Auf eine Million Moleküle in der Luft entfallen lediglich 400 auf CO2: Das Herausfiltern des Treibhausgases aus der Luft mit grossen Ventilatoren ist deshalb äusserst energie- und kostenintensiv. Die Firma Climeworks, ein Spin-off der ETH, hat in den letzten sieben Jahren erste Anlagen gebaut, die der Luft CO2 entnehmen. Anschliessend wird es tief unter der Erde gespeichert, wo es mineralisiert. Dazu hat Climeworks Verträge mit 170 Firmenkunden abgeschlossen, darunter Swiss Re, UBS, JP Morgan oder Microsoft. Nun kommt mit Swiss die erste Airline dazu.
Grössenvorteile sollen Technik wettbewerbsfähig machen
Sowohl Climeworks als auch Swiss sind allerdings sehr zurückhaltend, wenn es um Details geht.
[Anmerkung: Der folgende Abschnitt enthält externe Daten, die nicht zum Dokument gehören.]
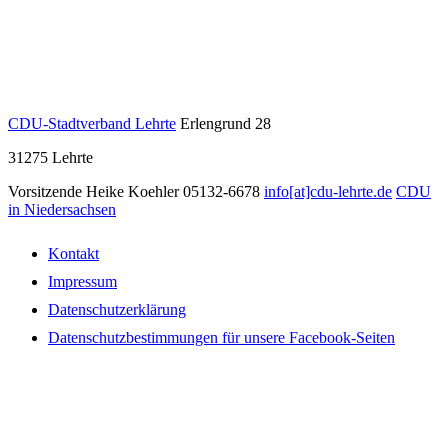
CDU-Stadtverband Lehrte
Erlengrund 28
31275
Lehrte
Vorsitzende Heike Koehler
05132-6678
info[at]cdu-lehrte.de
CDU
in Niedersachsen
Kontakt
Impressum
Datenschutzerklärung
Datenschutzbestimmungen für unsere Facebook-Seiten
Bekanntgegeben wurde am Donnerstag nur, dass der Vertrag zunächst auf sieben Jahre angesetzt ist. Der Lufthansa-Konzern, zu dem auch die Swiss gehört, hatte kürzlich mit einem Wettbewerber von Climeworks einen Vertrag über die Entnahme von 40 000 Tonnen über vier Jahre geschlossen. Das tönt zwar nach viel, doch die Lufthansa-Airlines haben voriges Jahr mit 23 Millionen Tonnen ein Vielfaches des Treibhausgases ausgestossen.
Gerade die Airlines stehen vor einer enormen Herausforderung, klimaneutral zu werden. Auf Elektro-Flugzeuge sollte man wegen des Gewichts der Batterie derzeit nicht setzen. Airbus plant bis 2035 immerhin erste mit Wasserstoff betriebene Flugzeuge für die Kurzstrecke. Nachhaltig hergestelltes Kerosin ist zwar eine Lösung, kostet aber ein Vielfaches des fossilen. Mit Climeworks will die Swiss einen Teil der schwer vermeidbaren Emissionen neutralisieren. Es handelt sich um Anschubfinanzierungen für eine Technologie, die derzeit noch sehr teuer ist.
Will man als Einzelperson – laut Climeworks haben sich seit 2017 etwa 20 000 Personen beteiligt – eine Tonne CO2 zum Verschwinden bringen, muss man dafür 1250 Franken aufwenden – ein enormer Betrag, wenn man bedenkt, dass zum Beispiel ein Economy-Flug nach New York gut 2 Tonnen CO2 ausstösst. Für industrielle Kunden gibt es natürlich Rabatt, aber der Preis liegt immer noch im «hohen dreistelligen» Bereich. Laut Mitteilung will die Swiss ihren Kunden die Möglichkeit geben, mit der Technik von Climeworks etwas für den Klimaschutz zu tun.
Climeworks zählt derzeit 450 Mitarbeitende. Es hat in Island zwei Anlagen gebaut, wobei die grössere mit einem Potenzial von 36 000 Tonnen pro Jahr voraussichtlich ab Mai produziert. Bei viel grösseren Anlagen, die auf 1 Million Tonnen negative Emissionen kommen, könnten sich die Kosten dank Grössenvorteilen auf 400 Dollar je Tonne reduzieren. Und wenn einmal Hunderte solcher Anlagen in Betrieb seien, seien auch Kosten von 200 Dollar denkbar, schreibt Climeworks.
Der Finanzchef Andreas Aepli zieht dabei Parallelen zur Entwicklung der Solarenergie. Im Jahr 2000 habe es rund 500 Dollar gekostet, um mit Solarstrom eine Tonne CO2 zu vermeiden, sagt er im Gespräch. Bis heute seien die Kapazitäten der Solarenergie um den Faktor 1000 ausgebaut worden, gleichzeitig seien die Kosten auf einen Zehntel gesunken. Climeworks hofft auf eine ähnliche Entwicklung bei der Entnahme und Speicherung von CO2.